What you need to do: Find every line in the records below that holds the word "provide" and copy it.

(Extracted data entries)
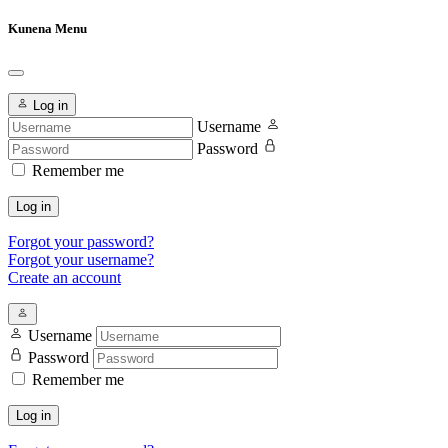
Kunena Menu
Log in
Username
Password
Remember me
Log in
Forgot your password?
Forgot your username?
Create an account
Username
Password
Remember me
Log in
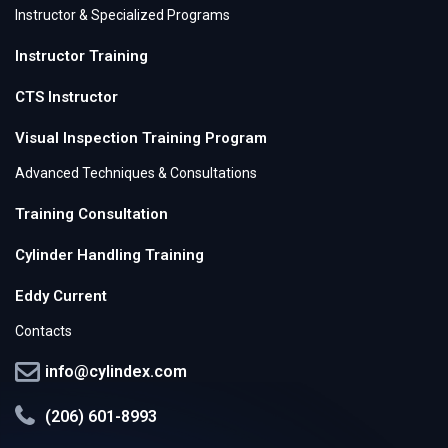
Instructor & Specialized Programs
Instructor Training
CTS Instructor
Visual Inspection Training Program
Advanced Techniques & Consultations
Training Consultation
Cylinder Handling Training
Eddy Current
Contacts
info@cylindex.com
(206) 601-8993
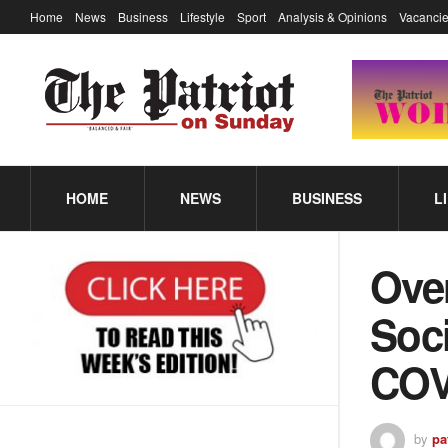
Home
News
Business
Lifestyle
Sport
Analysis & Opinions
Vacancie
HOME
NEWS
BUSINESS
L
Ove
Soci
COV
by
pa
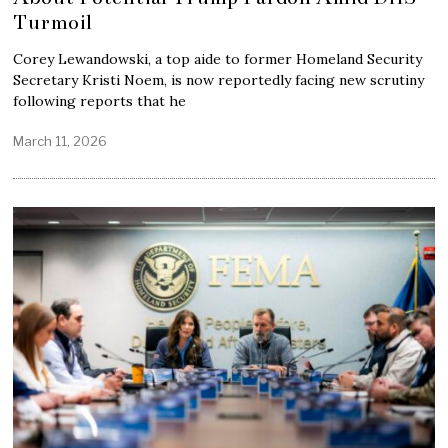
Turmoil
Corey Lewandowski, a top aide to former Homeland Security
Secretary Kristi Noem, is now reportedly facing new scrutiny
following reports that he
March 11, 2026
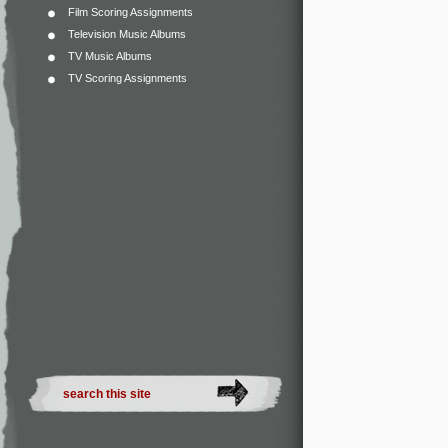
Film Scoring Assignments
Television Music Albums
TV Music Albums
TV Scoring Assignments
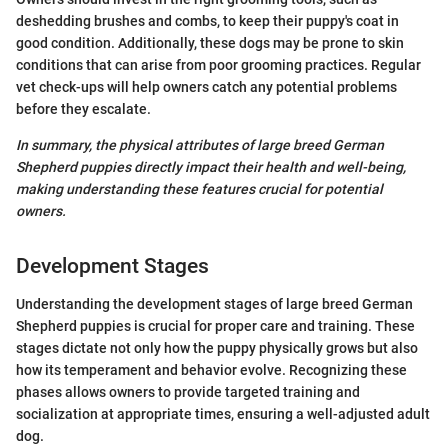
deshedding brushes and combs, to keep their puppy's coat in
good condition. Additionally, these dogs may be prone to skin
conditions that can arise from poor grooming practices. Regular
vet check-ups will help owners catch any potential problems
before they escalate.
In summary, the physical attributes of large breed German
Shepherd puppies directly impact their health and well-being,
making understanding these features crucial for potential
owners.
Development Stages
Understanding the development stages of large breed German
Shepherd puppies is crucial for proper care and training. These
stages dictate not only how the puppy physically grows but also
how its temperament and behavior evolve. Recognizing these
phases allows owners to provide targeted training and
socialization at appropriate times, ensuring a well-adjusted adult
dog.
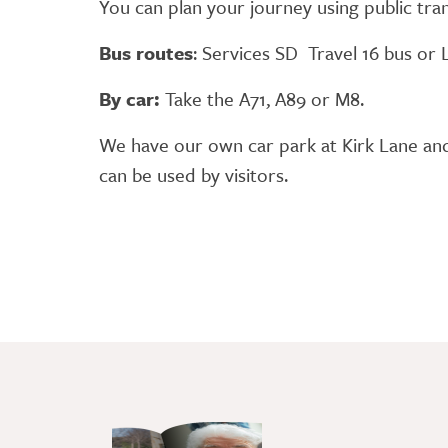
You can plan your journey using public tr
Bus routes
: Services SD Travel 16 bus or
By car:
Take the A71, A89 or M8.
We have our own car park at Kirk Lane and i
can be used by visitors.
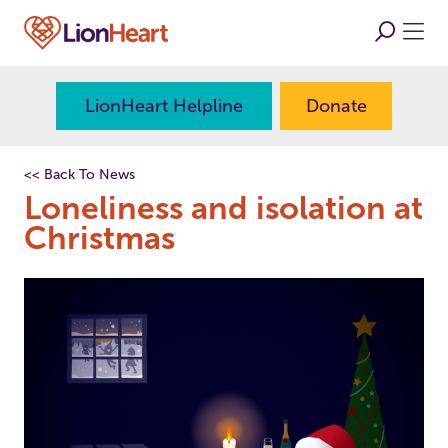
LionHeart Helpline
Donate
<< Back To News
Loneliness and isolation at
Christmas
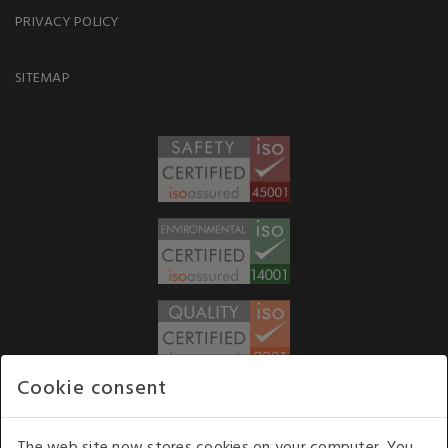
PRIVACY POLICY
SITEMAP
Cookie consent
WE ACCEPT
The web site now stores cookies on your computer. You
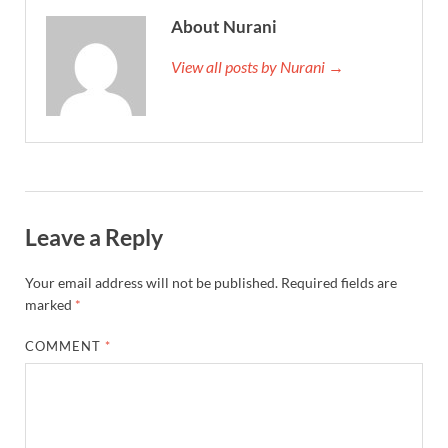
About Nurani
View all posts by Nurani →
Leave a Reply
Your email address will not be published.
Required fields are
marked
*
COMMENT
*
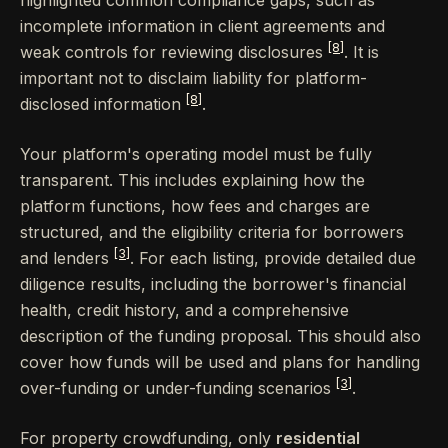
incomplete information in client agreements and
[8]
weak controls for reviewing disclosures
. It is
important not to disclaim liability for platform-
[8]
disclosed information
.
Your platform's operating model must be fully
transparent. This includes explaining how the
platform functions, how fees and charges are
structured, and the eligibility criteria for borrowers
[3]
and lenders
. For each listing, provide detailed due
diligence results, including the borrower's financial
health, credit history, and a comprehensive
description of the funding proposal. This should also
cover how funds will be used and plans for handling
[3]
over-funding or under-funding scenarios
.
For property crowdfunding, only
residential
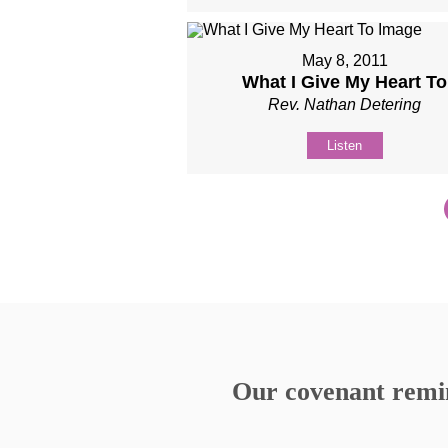
May 8, 2011
What I Give My Heart To
Rev. Nathan Detering
Listen
Our covenant remind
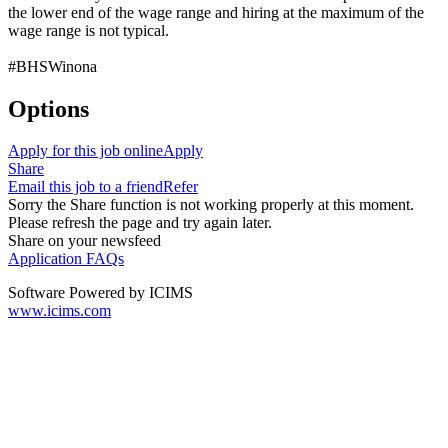
the lower end of the wage range and hiring at the maximum of the
wage range is not typical.
#BHSWinona
Options
Apply for this job online
Apply
Share
Email this job to a friend
Refer
Sorry the Share function is not working properly at this moment.
Please refresh the page and try again later.
Share on your newsfeed
Application FAQs
Software Powered by ICIMS
www.icims.com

Solution:
phases allows owners to provide targeted training and
. For each listing, provide detailed due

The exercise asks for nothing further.